程序代写代做 C STAT 385 HW4

STAT 385 HW4
Due by 12:00 PM on 10262019
HW 4 Problems
Below you will find problems for you to complete as an individual. It is fine to discuss the homework problems with classmates, but cheating is prohibited and will be harshly penalized if detected.
1. Modify the scaler function in the Week 7 notes.
We created a function called scalar in the Week 7 Notes. This function takes a numeric or integer vector as an input check this on your own and it outputs the scaled numeric or integer vectors as an output. Make a new version of this function that 1 takes a dataframe as an argument 2 scales all of the numeric and integervalued columns of that dataframe while leaving all other variables alone 3 returns the original dataframe with scaled numeric and integervalued columns. Verify that your function is working by testing it on two dataframes. The first dataframe can be anything that you want. The second dataframe should consist of only factor variables, i.e.the function should do nothing to this dataframe and also should not output an error message. Your verification checks should be readable, do not simply report the returned dataframes.
2. Using the Chicago Food Inspections Data, do the following:
a. create a visualization plot of at least two variables using this dataset
b. explain what is good and what is bad about the visualization
c. show a substantially improved visualization
d. describe the improvement and why the improved plot in part c helps the readerviewer more than the original plot in part a.
3. Using the Chicago Food Inspections Data, do the following:
a. create a table of descriptive statistics of your choice
b. add one descriptive statistic to the plot in part 1c
c. write a brief explanatory narrative of the visualization in part 2b. In your explanation, be convincing and persuasive about your visualization. Attempt to highlight why this visualization is crucial to your imaginary supervisor.
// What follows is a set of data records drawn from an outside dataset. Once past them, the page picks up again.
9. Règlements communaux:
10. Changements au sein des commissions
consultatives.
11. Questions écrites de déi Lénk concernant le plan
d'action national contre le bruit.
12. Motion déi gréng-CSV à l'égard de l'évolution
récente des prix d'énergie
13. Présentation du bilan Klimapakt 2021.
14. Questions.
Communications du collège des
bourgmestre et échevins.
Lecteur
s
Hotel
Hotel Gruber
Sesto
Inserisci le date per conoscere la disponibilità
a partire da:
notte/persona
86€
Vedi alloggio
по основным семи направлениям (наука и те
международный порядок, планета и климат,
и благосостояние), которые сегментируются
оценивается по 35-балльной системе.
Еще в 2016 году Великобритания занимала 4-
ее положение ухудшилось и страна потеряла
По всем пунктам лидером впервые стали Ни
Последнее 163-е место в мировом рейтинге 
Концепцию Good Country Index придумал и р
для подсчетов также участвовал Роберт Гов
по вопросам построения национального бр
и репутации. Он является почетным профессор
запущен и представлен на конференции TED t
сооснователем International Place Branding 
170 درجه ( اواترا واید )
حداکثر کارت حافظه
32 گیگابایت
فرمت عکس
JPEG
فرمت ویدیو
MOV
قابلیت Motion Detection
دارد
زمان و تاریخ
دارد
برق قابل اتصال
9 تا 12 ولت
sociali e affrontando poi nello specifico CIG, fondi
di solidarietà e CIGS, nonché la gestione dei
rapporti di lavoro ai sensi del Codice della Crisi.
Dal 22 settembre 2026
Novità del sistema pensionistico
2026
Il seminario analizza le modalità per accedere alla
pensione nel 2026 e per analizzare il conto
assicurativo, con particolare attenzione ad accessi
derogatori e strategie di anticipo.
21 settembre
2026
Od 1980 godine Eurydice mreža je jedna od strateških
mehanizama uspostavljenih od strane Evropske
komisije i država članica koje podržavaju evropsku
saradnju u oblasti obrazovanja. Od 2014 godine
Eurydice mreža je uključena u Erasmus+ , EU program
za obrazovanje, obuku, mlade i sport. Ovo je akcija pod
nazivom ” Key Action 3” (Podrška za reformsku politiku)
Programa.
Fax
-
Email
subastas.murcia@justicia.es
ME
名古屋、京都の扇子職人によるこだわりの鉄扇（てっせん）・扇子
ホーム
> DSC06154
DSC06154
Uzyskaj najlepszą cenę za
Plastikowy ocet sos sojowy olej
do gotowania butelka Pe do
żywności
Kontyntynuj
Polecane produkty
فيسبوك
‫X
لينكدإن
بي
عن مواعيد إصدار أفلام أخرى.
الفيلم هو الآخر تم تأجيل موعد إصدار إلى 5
4. Using the SBA Business Loans Data, do the following:
a. Create a visualization plot of at least two variables using this dataset
b. explain what is good and what is bad about the visualization
c. show a substantially improved visualization
d. describe the improvement and why the improved plot in part c helps the readerviewer more than the original plot in part a.
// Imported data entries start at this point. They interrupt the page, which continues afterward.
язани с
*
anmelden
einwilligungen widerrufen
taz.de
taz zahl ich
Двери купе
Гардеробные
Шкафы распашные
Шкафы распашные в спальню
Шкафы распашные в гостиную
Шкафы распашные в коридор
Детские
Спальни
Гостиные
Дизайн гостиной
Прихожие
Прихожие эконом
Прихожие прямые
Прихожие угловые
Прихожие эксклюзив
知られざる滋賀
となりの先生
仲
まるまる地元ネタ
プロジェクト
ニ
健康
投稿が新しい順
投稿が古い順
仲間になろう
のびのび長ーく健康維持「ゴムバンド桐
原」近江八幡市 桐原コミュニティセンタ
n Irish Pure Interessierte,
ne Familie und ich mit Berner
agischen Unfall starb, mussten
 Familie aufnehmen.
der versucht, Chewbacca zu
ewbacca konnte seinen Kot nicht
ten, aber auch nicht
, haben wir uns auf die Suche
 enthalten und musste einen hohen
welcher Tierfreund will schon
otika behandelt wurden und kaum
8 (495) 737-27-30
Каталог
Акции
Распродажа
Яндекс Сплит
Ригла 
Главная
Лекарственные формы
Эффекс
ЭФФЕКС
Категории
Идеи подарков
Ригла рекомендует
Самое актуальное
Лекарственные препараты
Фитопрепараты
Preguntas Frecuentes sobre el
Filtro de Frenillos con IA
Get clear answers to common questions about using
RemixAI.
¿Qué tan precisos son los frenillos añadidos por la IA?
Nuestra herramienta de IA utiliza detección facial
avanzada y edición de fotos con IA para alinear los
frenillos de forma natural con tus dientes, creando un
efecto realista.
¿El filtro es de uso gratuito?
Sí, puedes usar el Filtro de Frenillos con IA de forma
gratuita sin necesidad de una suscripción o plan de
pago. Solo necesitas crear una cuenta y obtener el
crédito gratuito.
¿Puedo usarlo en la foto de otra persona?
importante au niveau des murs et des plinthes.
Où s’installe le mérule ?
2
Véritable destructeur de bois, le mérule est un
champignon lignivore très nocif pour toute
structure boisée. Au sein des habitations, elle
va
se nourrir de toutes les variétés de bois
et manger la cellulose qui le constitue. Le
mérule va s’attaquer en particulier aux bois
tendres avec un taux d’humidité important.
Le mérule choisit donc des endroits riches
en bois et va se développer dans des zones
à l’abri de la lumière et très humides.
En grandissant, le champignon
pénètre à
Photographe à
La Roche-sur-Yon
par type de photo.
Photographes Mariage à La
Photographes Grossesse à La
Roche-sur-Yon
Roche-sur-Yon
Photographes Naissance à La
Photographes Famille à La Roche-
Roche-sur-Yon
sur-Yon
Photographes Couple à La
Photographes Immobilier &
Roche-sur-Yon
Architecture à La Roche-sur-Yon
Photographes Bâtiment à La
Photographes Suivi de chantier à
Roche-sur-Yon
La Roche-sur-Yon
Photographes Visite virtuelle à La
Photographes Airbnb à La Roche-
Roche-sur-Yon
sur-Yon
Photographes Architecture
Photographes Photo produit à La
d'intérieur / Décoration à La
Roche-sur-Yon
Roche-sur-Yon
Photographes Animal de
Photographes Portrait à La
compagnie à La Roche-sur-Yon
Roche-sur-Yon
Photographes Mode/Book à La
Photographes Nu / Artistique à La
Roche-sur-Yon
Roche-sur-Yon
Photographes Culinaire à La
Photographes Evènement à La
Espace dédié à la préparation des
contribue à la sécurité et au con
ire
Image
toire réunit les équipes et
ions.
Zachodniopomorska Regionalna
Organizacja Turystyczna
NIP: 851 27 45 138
5. Using the SBA Business Loans Data, do the following:
a. create a table of descriptive statistics of your choice
b. add one descriptive statistic to the plot in part 1c
c. write a brief explanatory narrative of the visualization in part 2b. In your explanation, be convincing and persuasive about your visualization. Attempt to highlight why this visualization is crucial to your imaginary supervisor.
Select inclass tasks
Completion of select inclass tasks will be worth 1 point and will be graded largely by completion. Obvious errors and incomplete work will recieve deductions.
1. Explain what the Riemannian sums simulator in Example 5b of the Week 7 Notes is doing. Why does it work reasonably well? Can you cook up an example where it will not work while keeping n 10000 Hint: think of the relationship between a, b, and n?
2. Create a custom function that computes 3 different outlier detectors given a single vector of data. The function should return 6 cutoff values 2 for each outlier detector from the following methods:
a. 3 Sigma Rule xbarx3 cdot hatsigma
b. 1.5IQR Rule xQ11.5cdot IQR or xQ31.5 cdot IQR
c. Hampel Identifier xtildex 3 cdot tildesigma
tildex is the median of x
tildesigma1.4826 cdot textrmmedianxtildex is the median of the absolute deviation from the median MADM or MAD scale estimate.